I’m not surprised that Farr reports, “the majority of geneticists and medical professionals I’ve spoke with have sided with the Food and Drug Administration.” These are the professionals that want to take our information and operate on us. It’s hard for them to trust patients and consumers with their own information.

I’m seeking a middle ground, which is why I haven’t signed the petition trying to let 23andM3 off the hook. With statements on its web site like:

Find out if your children are at risk for inherited conditions

Understand your genetic health risks. Change what you can, manage what you can’t.

one can understand why the FDA is concerned. Is 23andMe promising too much? And if so, can they afford to ratchet back their promises?

Individual and collective health knowledge

So we see that 23andMe doesn’t offer (for most people) information that can lead to major decisions and improvements in health. The value of 23andMe lies in the data it collects and uses on a collective basis. Like another popular health site, PatientsLikeMe, 23andMe can use what it learns about you, and me, and others to find new solutions to health problems. Data crunching can turn up correlations that randomized clinical trials cannot, or that wouldn’t otherwise be checked because those trials are so expensive.

But who will plunk down $99 in order to submit data that may pay off for someone else 15 years from now? 23andMe’s business model depends on promising results right away, to each individual who joins.

They’re not alone in this dilemma: it is faced by every company developing a popular health app for consumers, and is often handled poorly, as I point out in another article.

The data you rack up on your sleep or exercise patterns have little value unless you have a norm to compare it to. So even individual QSers need collective data. And contributing your data to a repository where researchers can crunch it will accomplish more than anything you can do on your own. And we will do this, if we are assured of reasonable anonymization. (Here I’ll pause to plug the book Anonymizing Health Data, which will help researchers do the right things.)

Beside 23andM3 and apps developers, who else is hamstrung by the gap between individual and collective benefit? Basically every heath institution in the US. Most see it in their business interests to hoard patient data, and make it hard even for other doctors treating the patients to get the data. This undermines both good patient care and valuable medical research.

So what the 23andMe dilemma shows us is that we need new incentives for collecting and sharing data. This will be the basis of the “learning health care system” so many reformers talk about.

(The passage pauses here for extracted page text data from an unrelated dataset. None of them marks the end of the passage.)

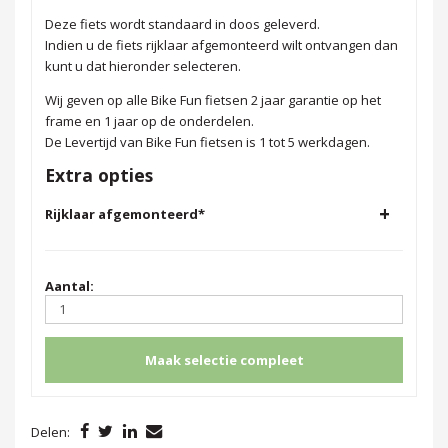
Deze fiets wordt standaard in doos geleverd.
Indien u de fiets rijklaar afgemonteerd wilt ontvangen dan
kunt u dat hieronder selecteren.
Wij geven op alle Bike Fun fietsen 2 jaar garantie op het
frame en 1 jaar op de onderdelen.
De Levertijd van Bike Fun fietsen is 1 tot 5 werkdagen.
Extra opties
+
Rijklaar afgemonteerd
*
Aantal:
Maak selectie compleet
Delen:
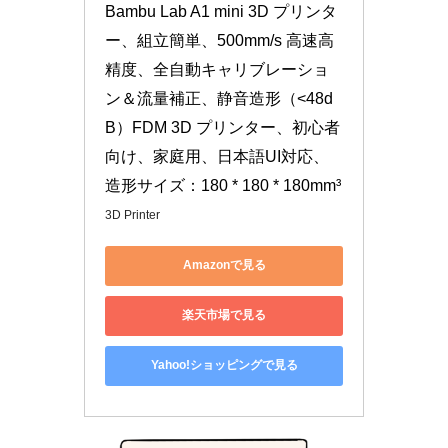
Bambu Lab A1 mini 3D プリンタ
ー、組立簡単、500mm/s 高速高
精度、全自動キャリブレーショ
ン＆流量補正、静音造形（<48d
B）FDM 3D プリンター、初心者
向け、家庭用、日本語UI対応、
造形サイズ：180 * 180 * 180mm³
3D Printer
Amazonで見る
楽天市場で見る
Yahoo!ショッピングで見る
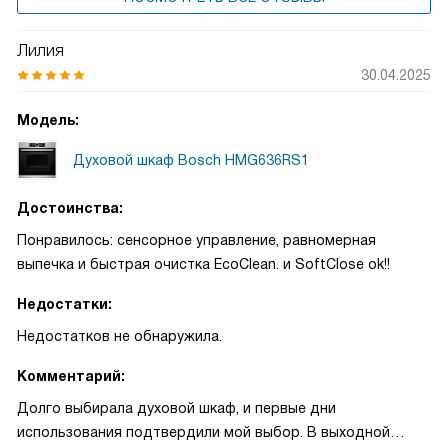
Лилия
30.04.2025
Модель:
Духовой шкаф Bosch HMG636RS1
Достоинства:
Понравилось: сенсорное управление, равномерная
выпечка и быстрая очистка EcoClean. и SoftClose ok!!
Недостатки:
Недостатков не обнаружила.
Комментарий:
Долго выбирала духовой шкаф, и первые дни
использования подтвердили мой выбор. В выходной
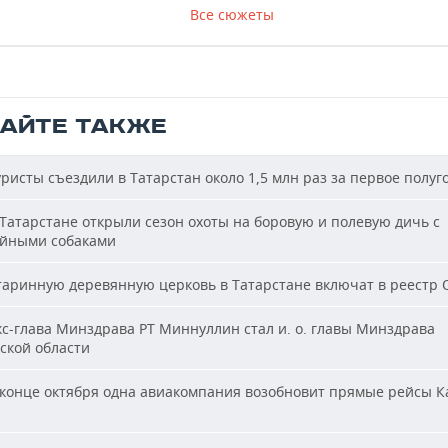
Все сюжеты
ТАЙТЕ ТАКЖЕ
ристы съездили в Татарстан около 1,5 млн раз за первое полуг
Татарстане открыли сезон охоты на боровую и полевую дичь с
йными собаками
аринную деревянную церковь в Татарстане включат в реестр
с-глава Минздрава РТ Миннуллин стал и. о. главы Минздрава
ской области
конце октября одна авиакомпания возобновит прямые рейсы К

23andMe will someday be obsolete, because we’ll be able to do full-genome sequencing at a cost that opens it to everyone. We probably won’t do it automatically on every baby brought to its first pediatric visit, for privacy reasons. We should wait until a child develops a serious condition that requires this step, or reaches the age of maturity where she can make an informed decision about whether to uncover her genome’s secrets. But we already have large genetic databases, such as The Cancer Genome Atlas, and they’ll get bigger.

Privacy issues are definitely in play here. One of the reasons for educating people about their health care is to help them make reasonable decisions about sharing. The incentives should also not be hard to find: we can lower health care costs and save lives through our collective data. The question is who will take the first step to make the collective responsibility for data into an individual choice. That’s the “individual mandate” I’d like to see.

Update, December 11: 23andMe is not actually likely to go away if people use other services to sequence their genomes. 23andMe believes their big added value is the accumulating and filtering of research, and presenting relevant results to users.